All clamped up but about 3/4 inch off


Upper valance clamped in

Next day, genioplasty.  The chin suffers rust-through with dents and abrasions from some rough moments.  Start by repairing the tears around the crank-start hole.  (One of the cool things about Alpines is that you can start it like a Model T with a crank.  Someday, in a crowded parking lot, I’m going to crank-start it just for the reaction.)  The plan is to fix the rips and worry about pounding on the dents when it’s back on Alphie’s face.

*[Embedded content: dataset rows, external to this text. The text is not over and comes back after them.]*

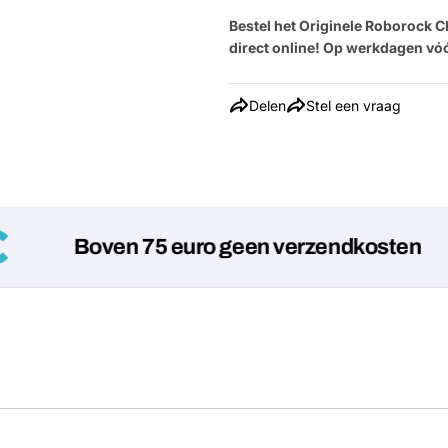
Bestel het Originele Roborock C
direct
online! Op werkdagen vóó
Delen
Stel een vraag
Boven 75 euro geen verzendkosten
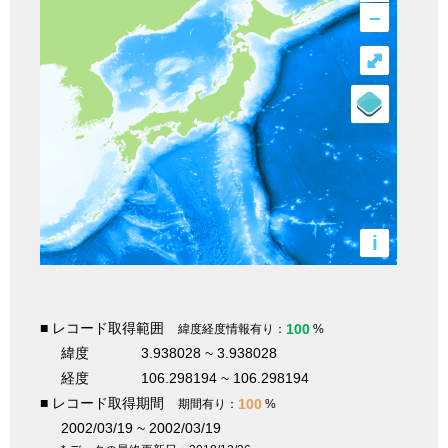
–
⤢
i
■ レコード取得範囲
100
緯度経度情報有り：
%
緯度
3.938028 ~ 3.938028
経度
106.298194 ~ 106.298194
■ レコード取得期間
100
期間有り：
%
2002/03/19 ~ 2002/03/19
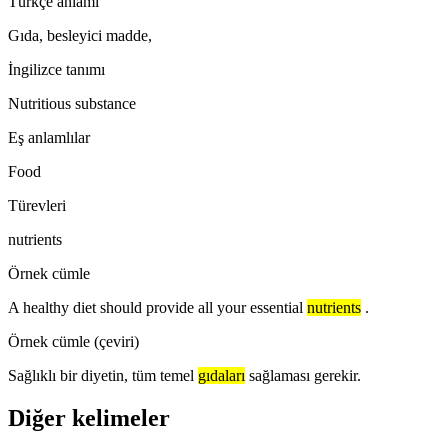
Türkçe anlamı
Gıda, besleyici madde,
İngilizce tanımı
Nutritious substance
Eş anlamlılar
Food
Türevleri
nutrients
Örnek cümle
A healthy diet should provide all your essential
nutrients
.
Örnek cümle (çeviri)
Sağlıklı bir diyetin, tüm temel
gıdaları
sağlaması gerekir.
Diğer kelimeler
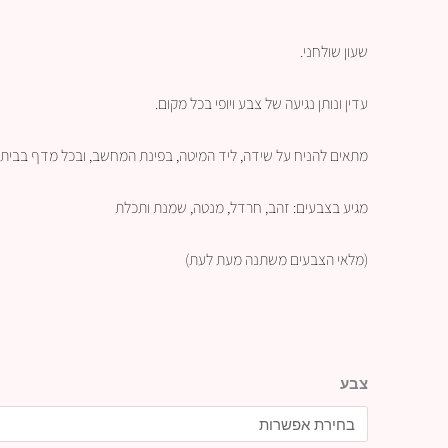
שעון
שולחני.
עדין ונותן נגיעה של צבע ויופי בכל מקום.
מתאים להניח על שידה, ליד המיטה, בפינת המחשב, ובכל מדף בבית.
מגיע בצבעים: זהב, חרדל, מנטה, שמנת ותכלת
(מלאי הצבעים משתנה מעת לעת)
כמות
צבע
של
שעון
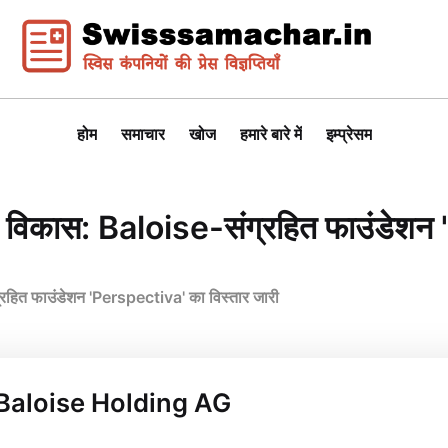
होम
समाचार
खोज
हमारे बारे में
इम्प्रेसम
जनक विकास: Baloise-संग्रहित फाउंडेशन
ग्रहित फाउंडेशन 'Perspectiva' का विस्तार जारी
a Baloise Holding AG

Chin clamped to the upper valance

The metal is thin, so I lowered the voltage on the MIG and used short bursts.  I spotted the end of the cracks to prevent further cracking, then stitched up the remainder of the cracks.  I also found cracks around the license plate captured nuts and along the lower edges.  The drivers side edge, just below the fender opening was rusted through and didn’t complete the line of the chin.  It needed a graft.  Per SOP, I cut out the rusty stuff, and using the passenger’s side as a guide, made a file folder template that replaced the rusty chunk and regained the original line of the chin edge.  The pictures will help you see what I’m talking about.

Chin and valance, driver's side


With welding there is grinding.  I used the flap disk to not remove too much metal and because I was just taking off the sharp edges and looking for holes in the welds.  I will smooth everything to a factory finish during the body work stage once everything is in place.

Soooo I clamped everything, valance top and chin, to Alphie’s snoz to check the alignment.  The whole kit is about ¾ inches off on each side.  The radiator support is skewed to one side by ¾ of an inch! 




Driver's side sticks out about a smidge!

Passenger side, inset about a smidge
With some judicious bending of the radiator support, I should be able to move the driver's side in a smidge and the passenger's side out a smidge...  Yeah, no sweat, like I planned the whole thing.

Next page:  Mating the Organ Donor's rehabilitated snoz onto Alphie's front end.  Lots of fiddling to come!















Some Update Pics

The Valance and Chin have become one!  HF 240 volt Spot Welder!

Close up of passenger side.  Most of the dents and crinkles are out,
but far from finished.

Driver's side - the fit is better but not there yet.